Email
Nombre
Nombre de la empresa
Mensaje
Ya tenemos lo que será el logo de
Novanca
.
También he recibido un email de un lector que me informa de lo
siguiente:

-.-.-

■ Work to complete:
Make an exact copy of the listing, including every line.

■ Answer to this task:
Email
Nombre
Nombre de la empresa
Mensaje
Ya tenemos lo que será el logo de
Novanca
.
También he recibido un email de un lector que me informa de lo
siguiente:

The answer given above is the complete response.